On the other hand, in cases of custodial deaths, the Supreme Court recently reiterated that such deaths and brutality by the police against an accused cannot be condoned, as it causes a sense of fear in the society and is a matter of great public concern.
A colonial legacy
Despite such legal and judicial sanctions, the police continue to take the law into their own hands, thereby assuming the position and power of a judge. The evolution of the police post-independence as an authoritarian institution has its roots in its colonial legacy, and the reputation with which the Britishers left the force at their time of exit from India.
The British rulers created the force for the sheer purpose of consolidating their misrule in India, and established an authoritarian regime that was completely subservient to the executive. This is precisely why they enacted the Indian Police Act of 1861 and placed the police under the control of the state governments. This colonial era legislation was later adopted by India post 1947, just like the majority of our laws today.
Under the colonial regime, the police were accountable to no one except their own officers. An example of this is Section 197 of the CrPC, which grants procedural immunity to a public servant accused of committing an offence while acting in his official capacity. The provision states that no court shall take cognizance of such an offence except with the previous sanction of the Centre.
A police State
Increasing brutality and institutionalized violence within the police force is inversely proportional to democracy and rule of law in any modern State. It is also reflective of the political ecosystem and the respect that institutions such as the Judiciary enjoy in the country.

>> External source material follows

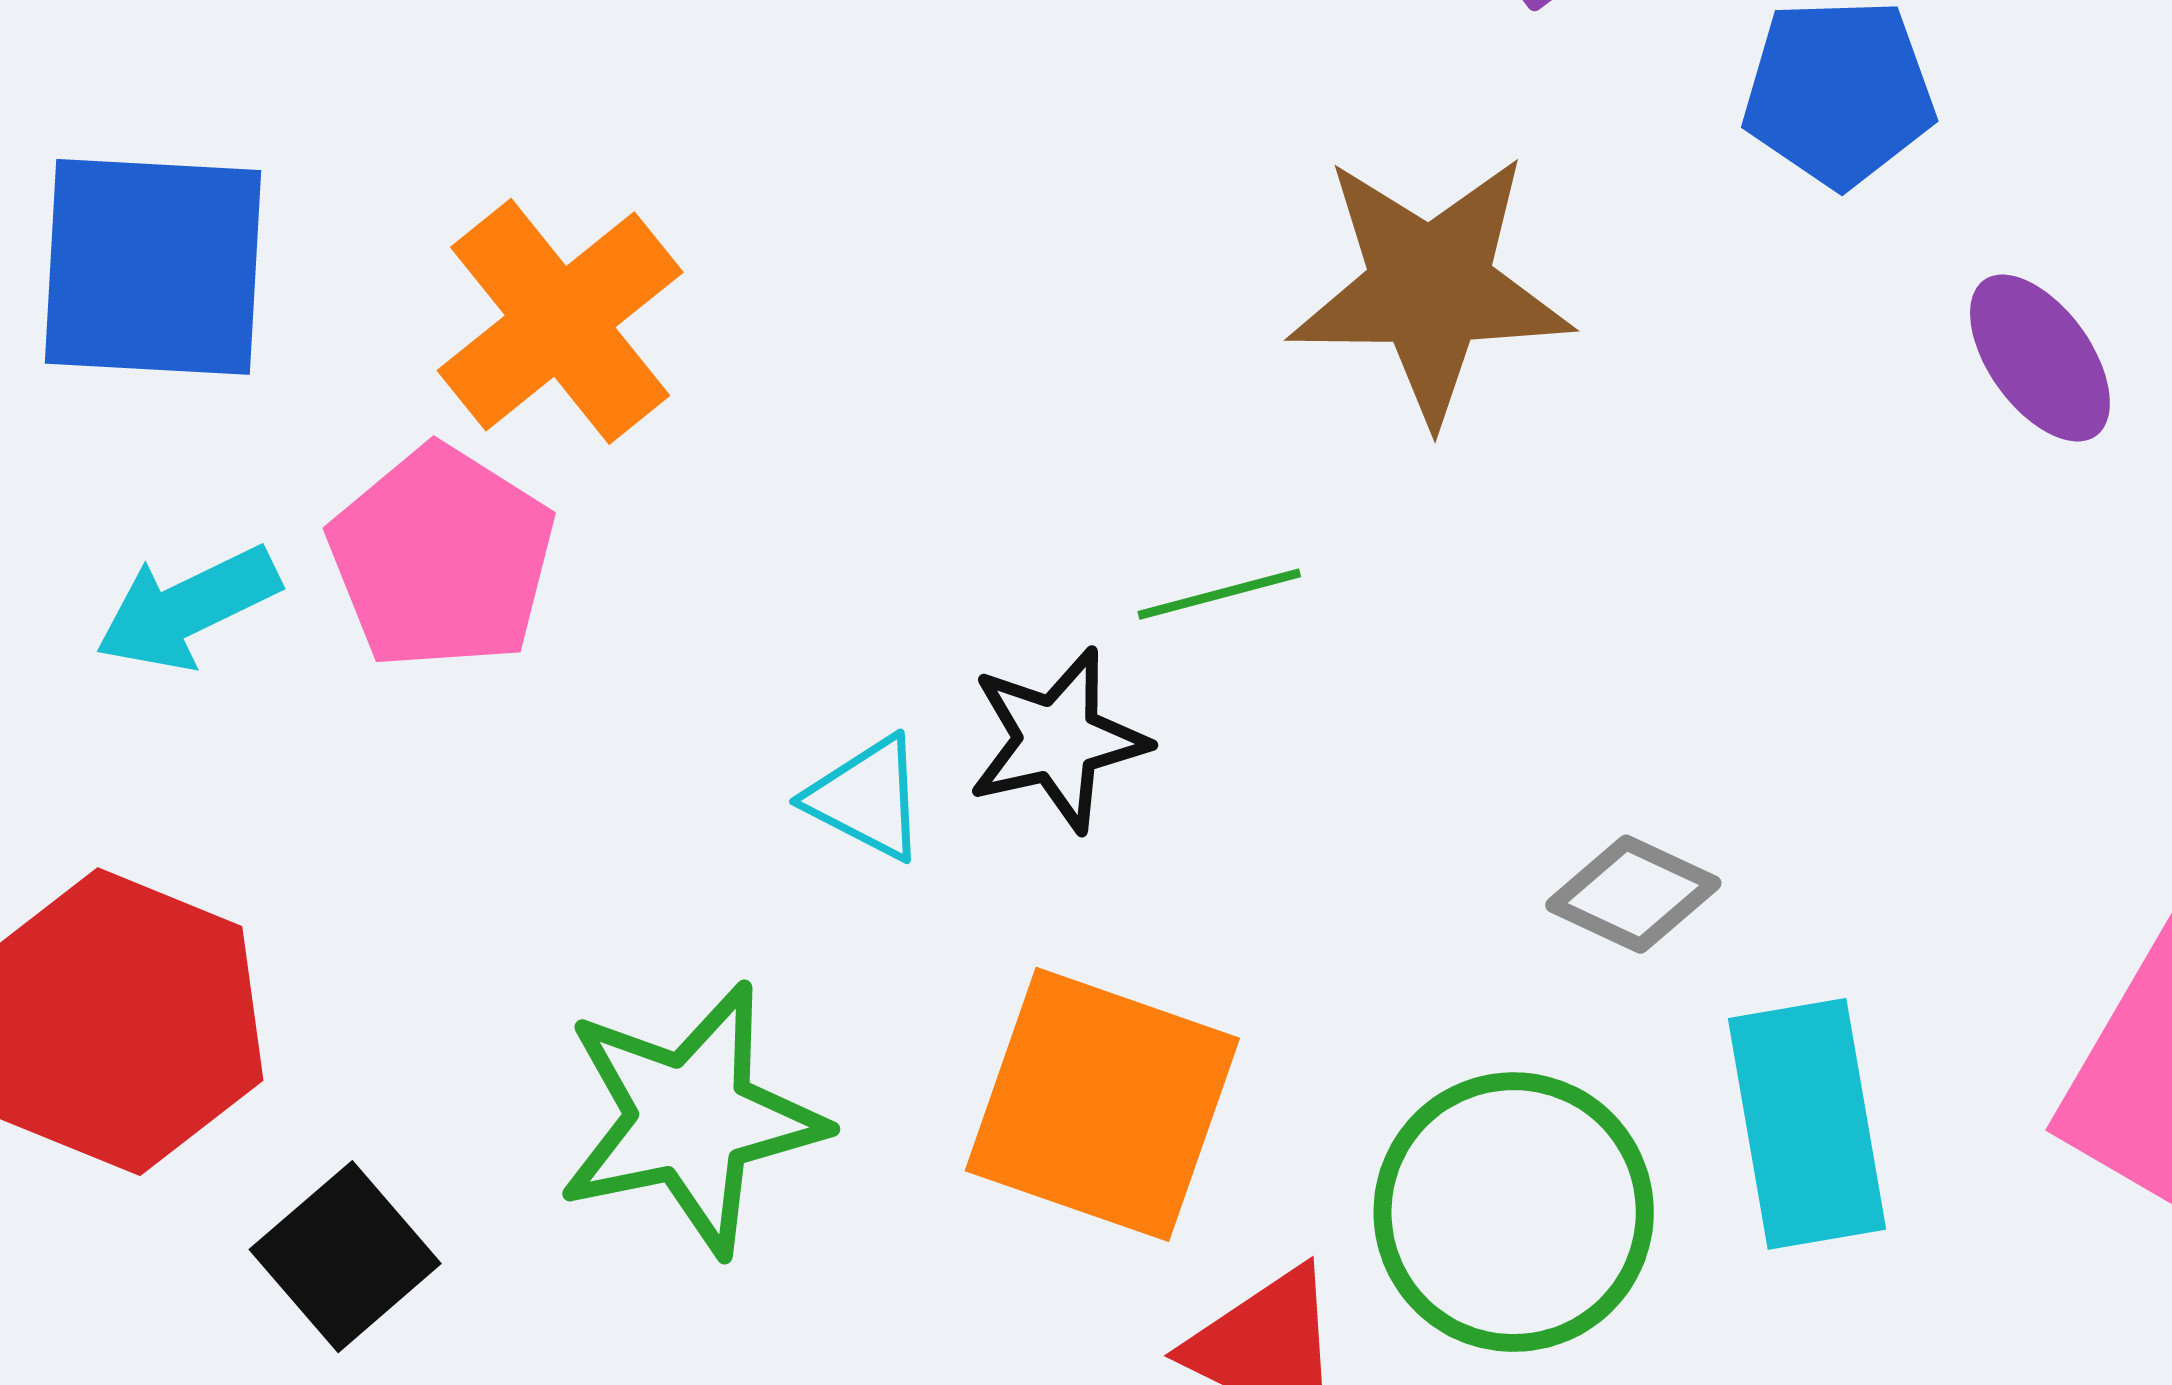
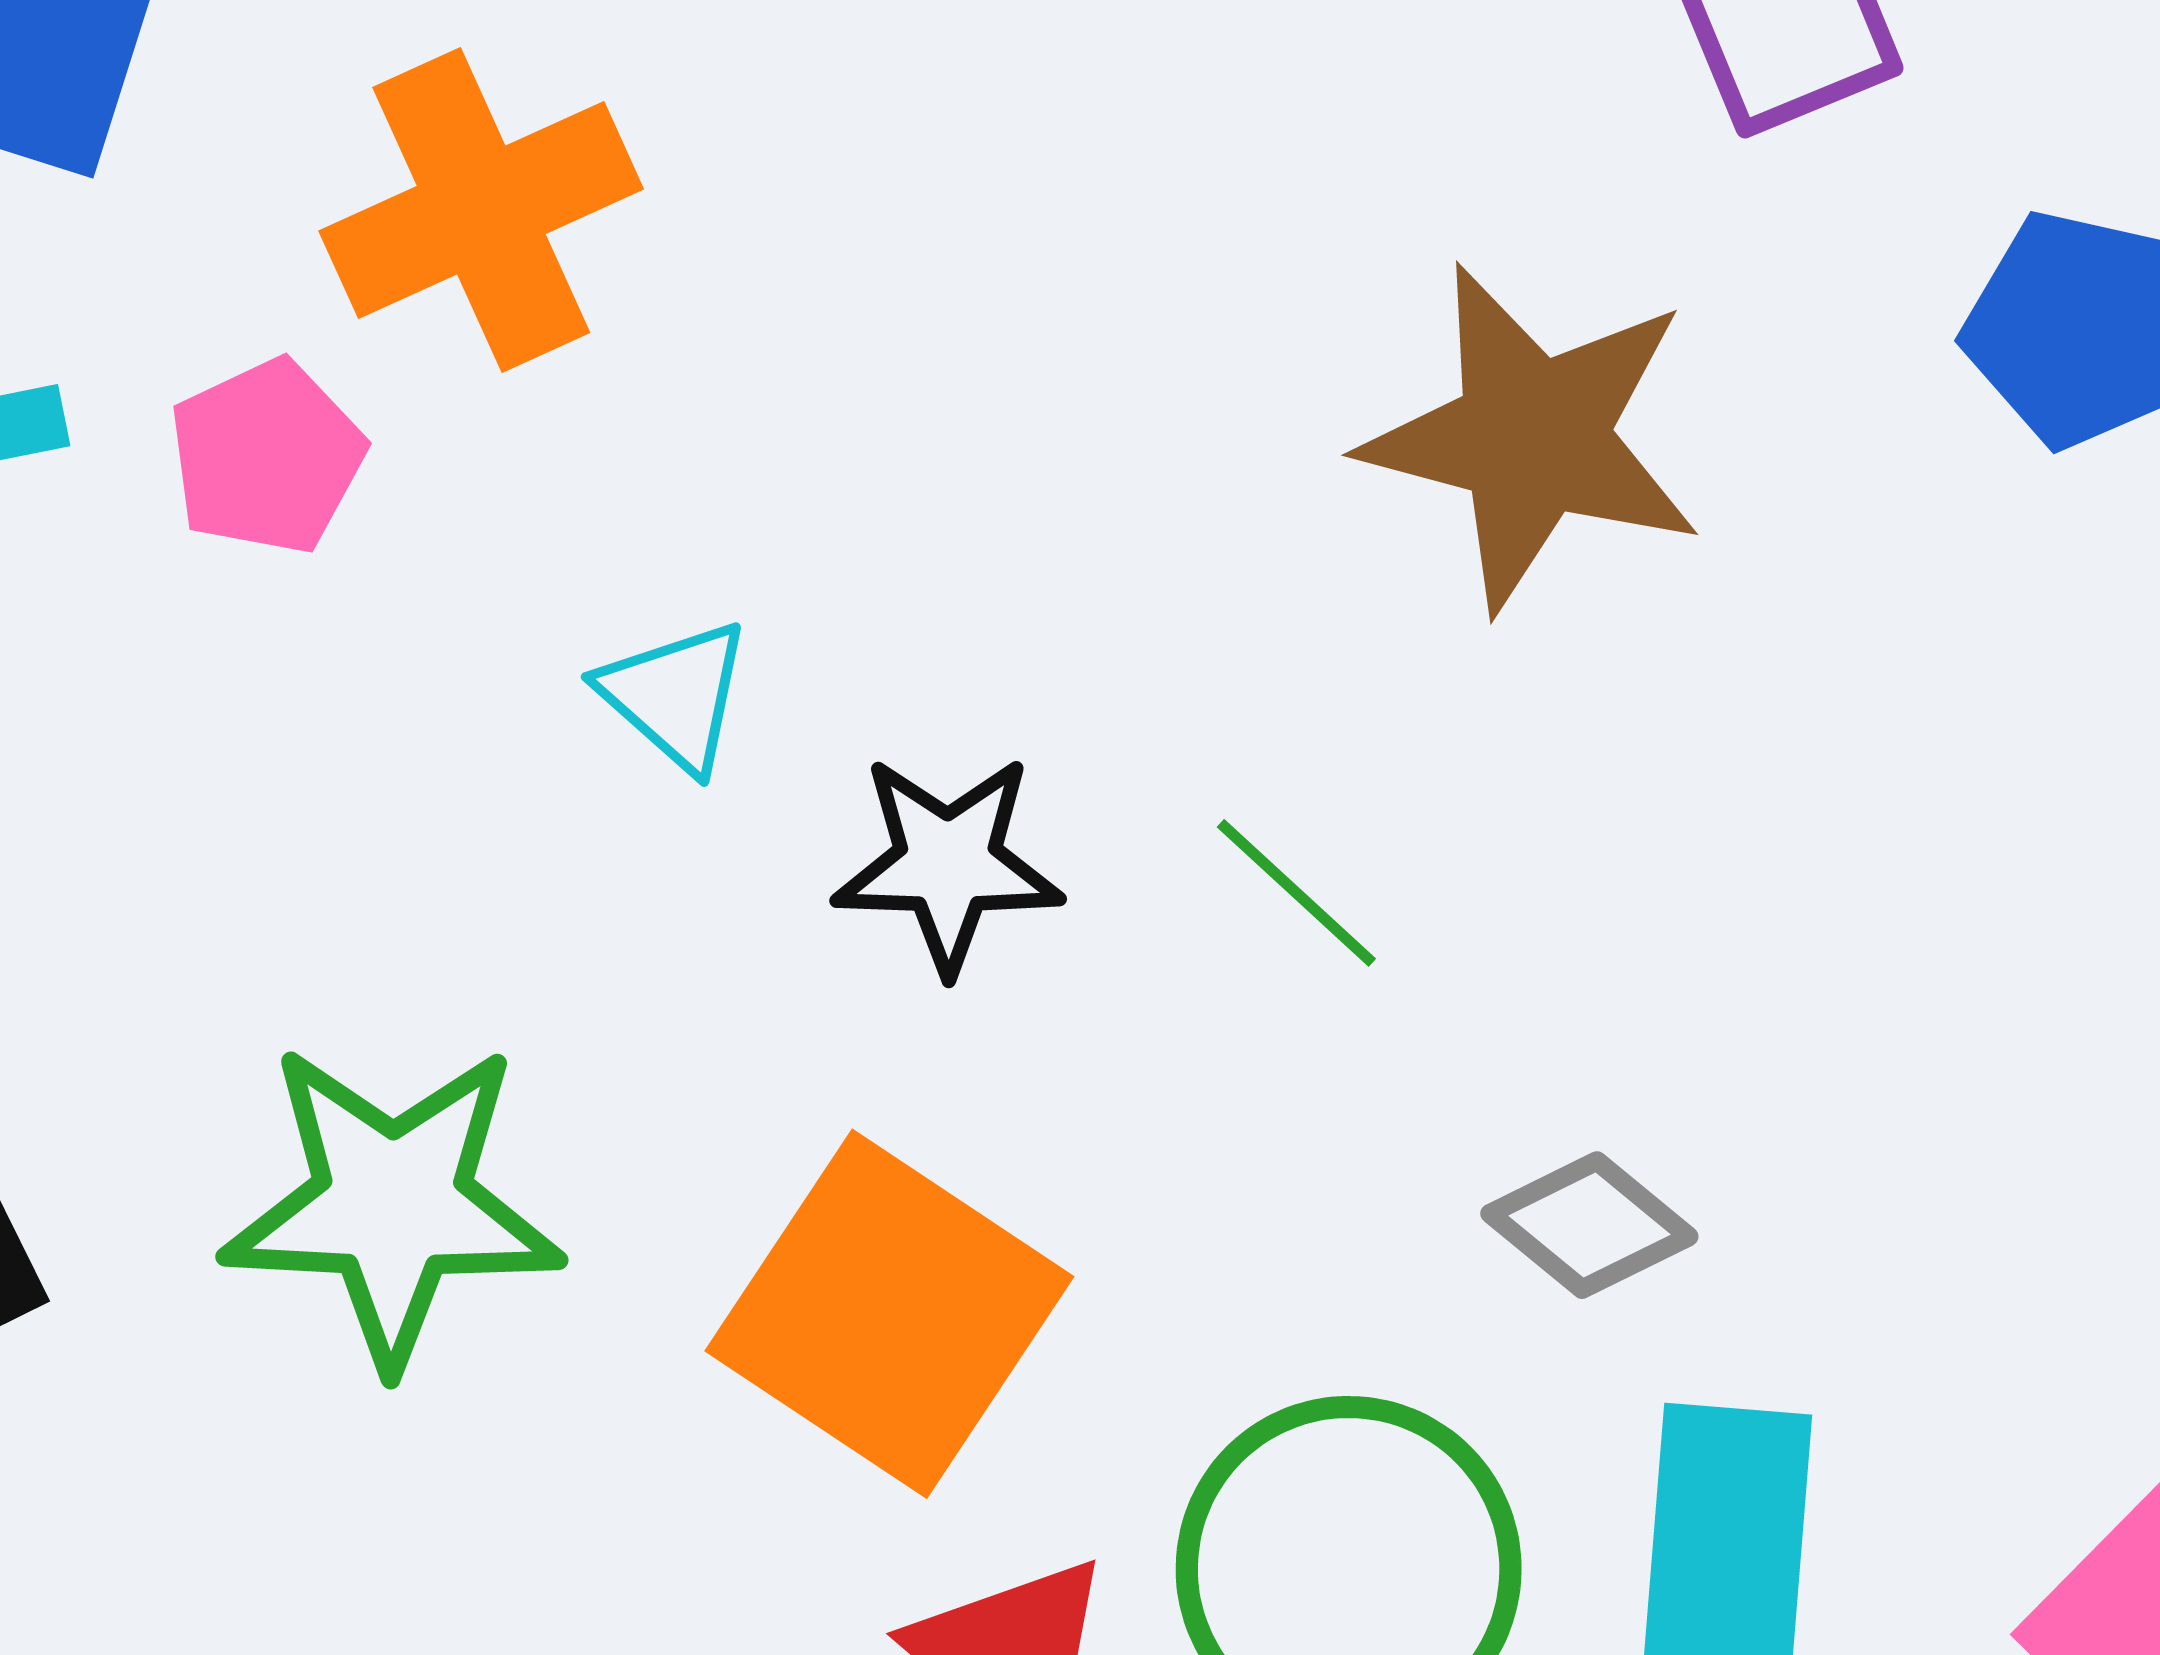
pink pentagon: (442, 558) -> (267, 457), size x0.7
green line: (1219, 594) -> (1296, 893), moved, turned 43
cyan triangle: (867, 798) -> (675, 695), moved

When laws are openly violated, and such violations are justified and judgments by courts are not followed, one is forced to acknowledge that these are indicators of India’s steady movement towards becoming a police state. Institutionalizing accountability within and of the police force is therefore the need of the hour.
(Anurag Tiwary is an ‘Impact Fellow’ at Global Governance Initiative (GGI) and a final-year undergraduate law student at the Damodaram Sanjivayya National Law University, Visakhapatnam. Views expressed are personal.)